Вскоре пришёл мальчик от Ливинштейна, взял деньги и оставил эскиз задника сцены, который следовало разукрасить к открытию фестиваля.
Оставшись один, Страхов развернул рулон и почесал затылок.
— Да… — пробормотал он в задумчивости через минуту. — Тихий ужас.
Тем временем в Монрепо, под Выборгом, началась подготовка к настоящему фестивалю. Ливинштейн, являвшийся мозговым центром праздника, предусмотрел всё до мелочей — оформление сцены, буфеты, туалеты, электропроводку, «ангелов ада» и даже уборку территории утром после мероприятия.
Особая статья бюджета, а также людских ресурсов, была выделена, по его выражению, для «умиротворения» директора парка.
В стоявший неподалёку казенный домик заглянули два вежливых молодых человека и попросили стаканчик. Заметив заинтересованный блеск в глазах одинокого и небритого работника ВЦСПС, предложили освежиться за компанию сухим вином.
С этого момента напитки выделялись в необходимом количестве, на вахту заступали новые и новые молодые люди, но директор уже этого не замечал и называл всех одинаково, как самых первых — Сашка и Андрюха.
Конец
Вскоре Котов, Осипов и Лисовский получили расчёт, и Марусин устроил в ресторане пышные проводы.

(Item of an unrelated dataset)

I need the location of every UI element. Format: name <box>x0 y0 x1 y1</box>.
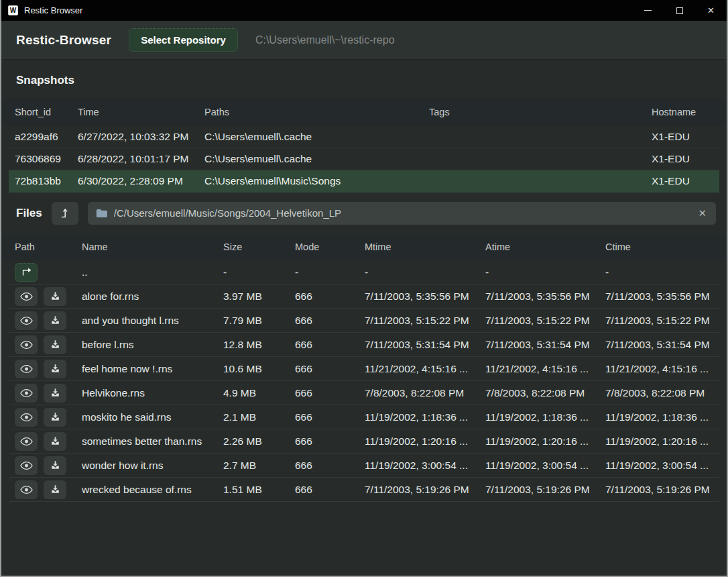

За столом сидел и старый, и новый состав, обслуживающий персонал, жёны и подруги. Вспоминали смешные случаи, пили за здоровье «ветеранов» и за будущие успехи обновлённого коллектива.
— Ты теперь куда? — спросил Степанов, когда гости начали забывать о главных виновниках торжества. — В котельную вернёшься?
— Не знаю… Слушай, Валя, сколько тебе лет?
— Ладно, ладно, старик, я всё понимаю. Я даже знаю, что к нему уже ходят на прослушивание. Я уже готов. Меня на заводе с руками и ногами… Жена обрадуется.